I'm looking for a good approximation of the following sum: $$\sum_{n\leq x}\omega\left(n\right)$$ where $n$ is odd.
On the wikipedia page for the prime omega function, there is a section called: Example I: A modified summatory function. In that section there is that formula:
$$ S_{odd}\left(x\right)=\frac{x}{2}\log\log x+\frac{\left(2B_{1}-1\right)x}{4}+\left\{ \frac{x}{4}\right\} -\left[x\equiv2,3\mod4\right]_{\delta}+O\left(\frac{x}{\log x}\right) $$
If I read correctly, I think this is exactly what I need, but there are some parts I don't understand.

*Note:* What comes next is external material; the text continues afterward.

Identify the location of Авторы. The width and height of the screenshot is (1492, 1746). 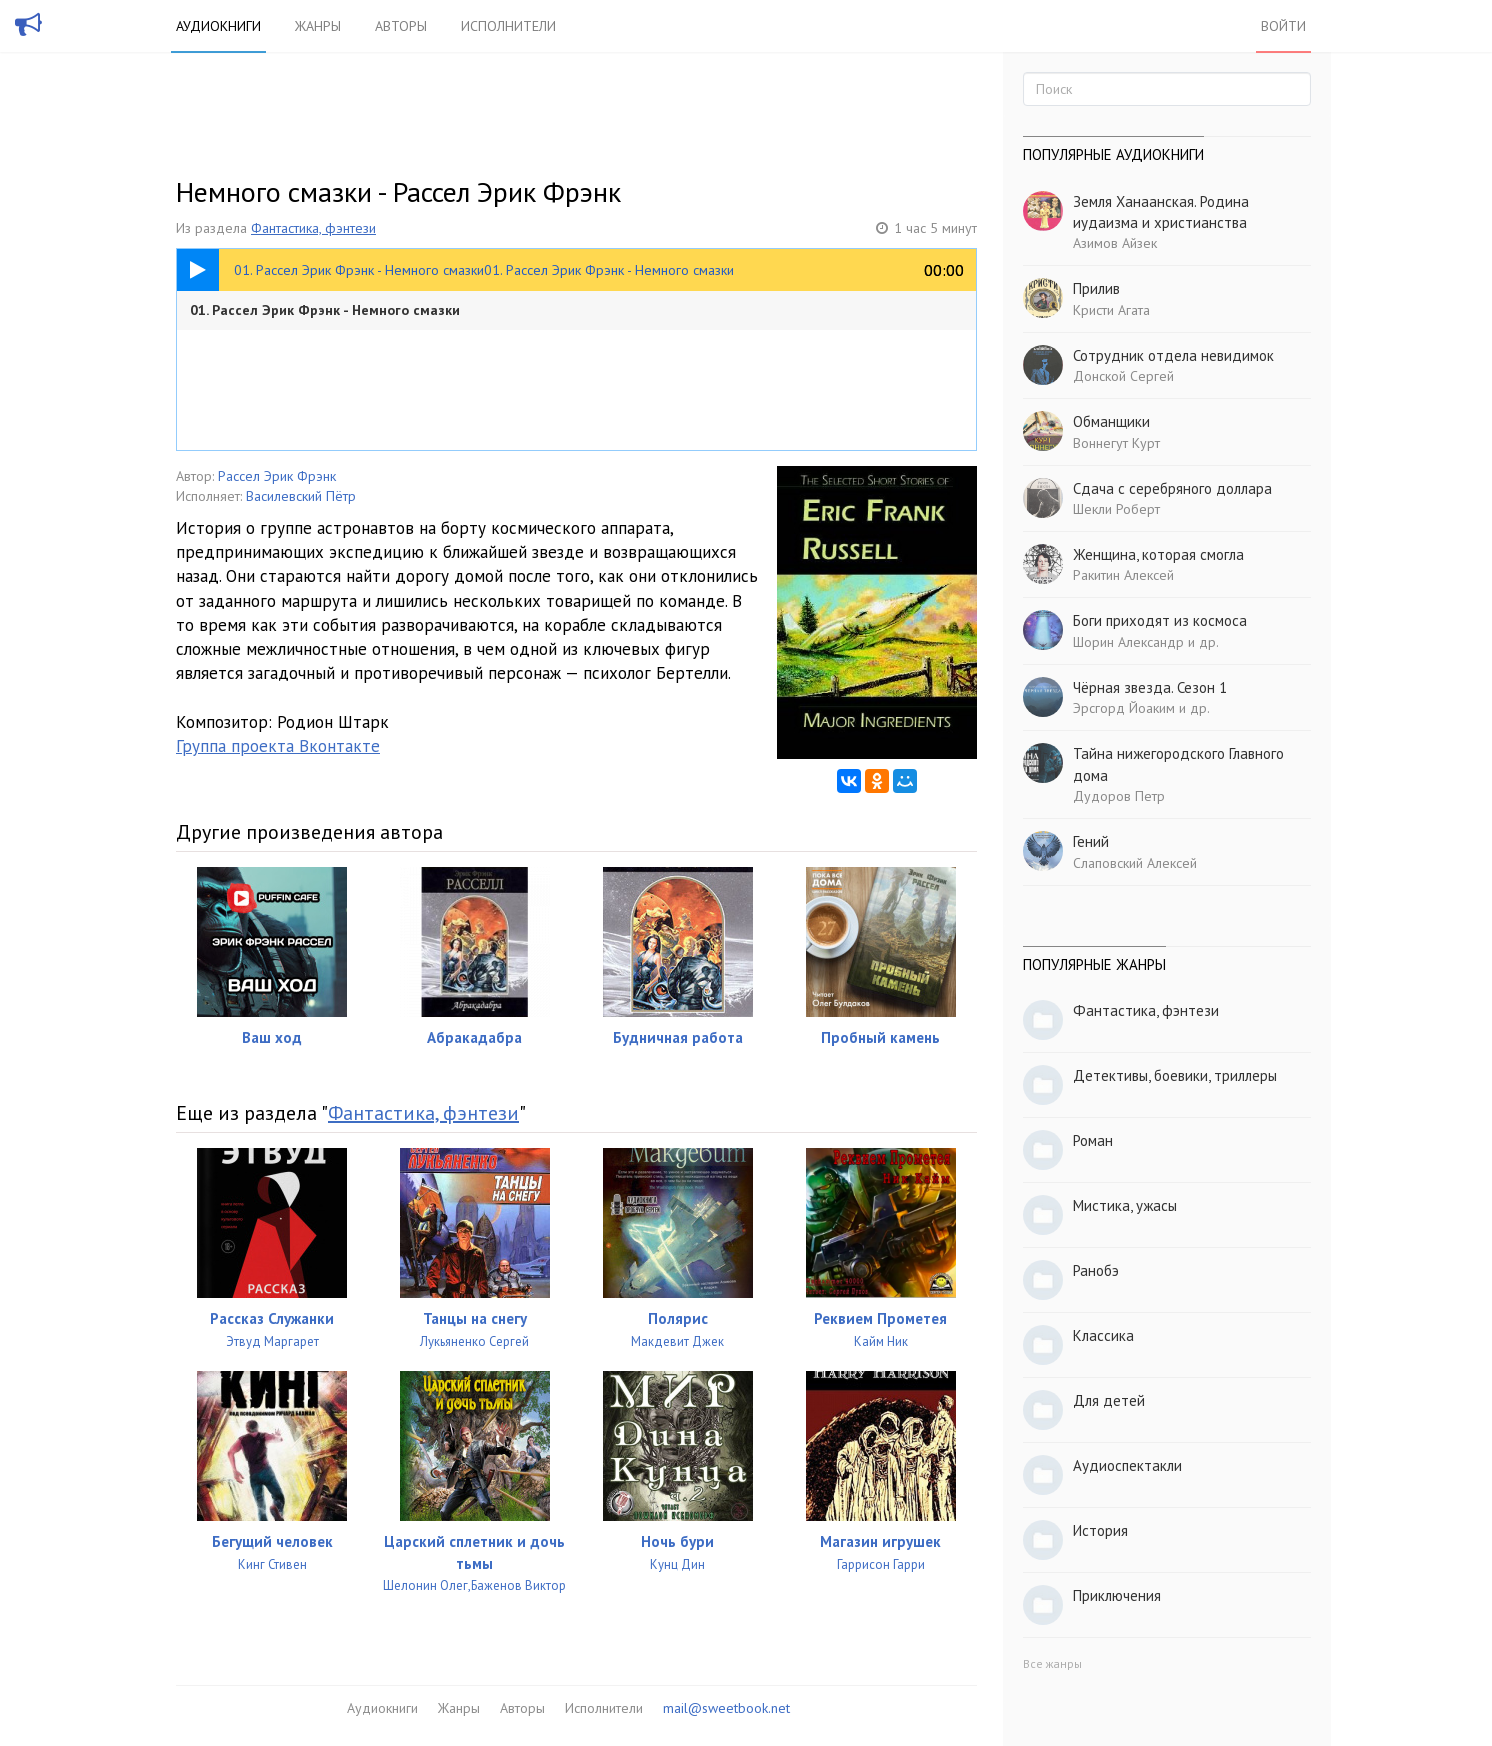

When I use only the first 2 terms, I already get a good approximation, but I would like if someone could explain these: $$\left\{ \frac{x}{4}\right\} $$ $$\left[x\equiv2,3\mod4\right]_{\delta}$$
$\left\{ \dfrac{x}{4}\right\} =\dfrac{x}{4}\ -\bigg\lfloor\dfrac{x}{4} \bigg\rfloor$ is the fractional part of $\dfrac x4$,
and $\left[x\equiv2,3\mod4\right]_{\delta}$ is the Iverson bracket, which means it is $1$ if $x\equiv 2, 3\bmod 4$, and it is $0$ otherwise.